Wynn Resorts has confirmed that a hacker stole employee data from its systems after the company was listed on the ShinyHunters extortion gang's data leak site.

In a statement shared today, the company said it activated its incident response procedures and launched an investigation, with assistance from external cybersecurity experts, after discovering the breach.

"We have learned that an unauthorized third party acquired certain employee data," reads a statement shared with BleepingComputer.

"Upon discovery, we immediately activated our incident response protocols and launched a thorough investigation with the help of external cybersecurity experts."

While Wynn has not stated whether it paid a ransom to prevent the data leak, the company said the attackers confirmed the stolen data had been deleted. In past extortion cases, threat actors have typically only claimed data was deleted after reaching an agreement with a victim.

"The unauthorized third party has stated that the stolen data has been deleted. We are monitoring and to date have not seen any evidence that the data has been published or otherwise misused," the statement continued.

The company added that the incident did not impact guest operations or its physical properties, which remain fully operational, and that it is offering complimentary credit monitoring and identity protection services to employees.

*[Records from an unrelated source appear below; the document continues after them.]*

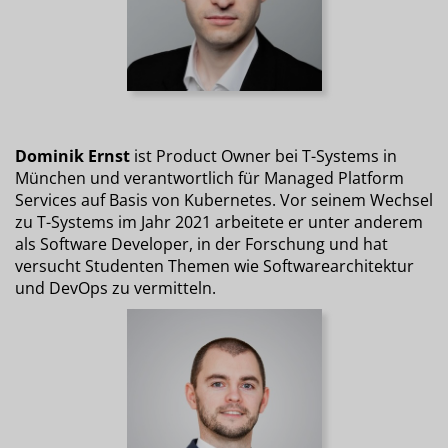
Dominik Ernst
ist Product Owner bei T-Systems in
München und verantwortlich für Managed Platform
Services auf Basis von Kubernetes. Vor seinem Wechsel
zu T-Systems im Jahr 2021 arbeitete er unter anderem
als Software Developer, in der Forschung und hat
versucht Studenten Themen wie Softwarearchitektur
und DevOps zu vermitteln.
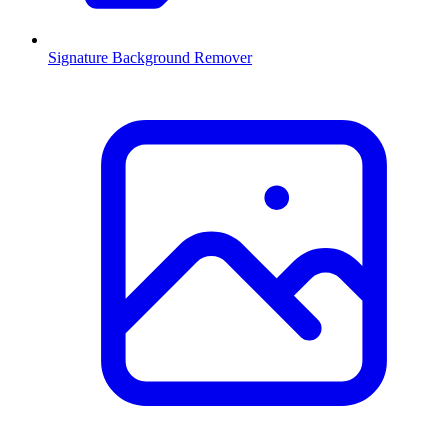
Signature Background Remover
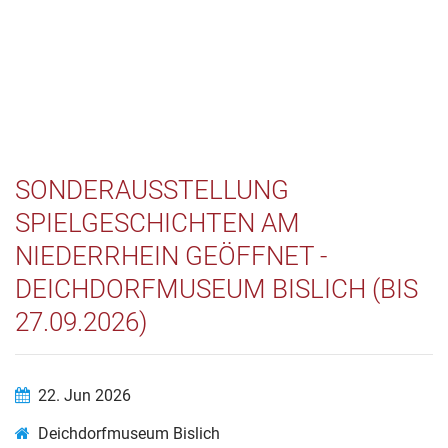
SONDERAUSSTELLUNG
SPIELGESCHICHTEN AM
NIEDERRHEIN GEÖFFNET -
DEICHDORFMUSEUM BISLICH (BIS
27.09.2026)
22. Jun 2026
Deichdorfmuseum Bislich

ShinyHunters leak site listing

This statement comes after Wynn Resorts appeared on the ShinyHunters data leak site on Thursday.

In the threat actors' post, the group claimed it had stolen "PII (SSNs, etc) and employee data" and warned the company to make contact before February 23, 2026, or the data would be published.

"Over 800k records containing PII(SSNs, etc) and employee data have been compromised," reads the now-deleted post on ShinyHunters data leak site.

"This is a final warning to reach out by 23 Feb 2026 before we leak along with several annoying (digital) problems that'll come your way. Make the right decision, don't be the next headling."

Shortly after, the Wynn entry was removed from the site, a move that often occurs when negotiations are underway or claims are disputed.

Wynn Resorts did not answer questions about whether a ransom was paid or how many people were affected. Similarly, ShinyHunters told BleepingComputer that they had no comment on whether they received a payment.

However, the threat actors did previously claim to have stolen the data from the company's Oracle PeopleSoft environment.

ShinyHunters is a data extortion group known for breaching organizations and threatening to publish stolen data unless a ransom is paid.

The group has previously claimed responsibility for multiple high-profile data theft incidents and has operated across various underground forums and extortion portals over the years.

Last year, ShinyHunters conducted a widespread campaign to steal Salesforce data, targeting numerous companies through social engineering and stolen third-party OAuth tokens.

In recent weeks, ShinyHunters has claimed responsibility for a wave of other security breaches, including Panera Bread, Betterment, SoundCloud, Canada Goose, PornHub, and online dating giant Match Group.

Some of the victims were compromised through voice phishing (vishing) attacks targeting single sign-on (SSO) accounts at Google, Microsoft, and Okta, where the threat actors posed as IT support staff to trick employees into entering credentials and multi-factor authentication (MFA) codes on phishing sites.

As BleepingComputer first reported, the ShinyHunters group more recently adopted device code vishing to obtain Microsoft Entra authentication tokens.

After stealing their targets' credentials and auth codes, the threat actors hijack the victims' SSO accounts to steal data from connected SaaS applications such as Salesforce, Microsoft 365, Google Workspace, SAP, Slack, Adobe, Atlassian, Zendesk, Dropbox, and many others.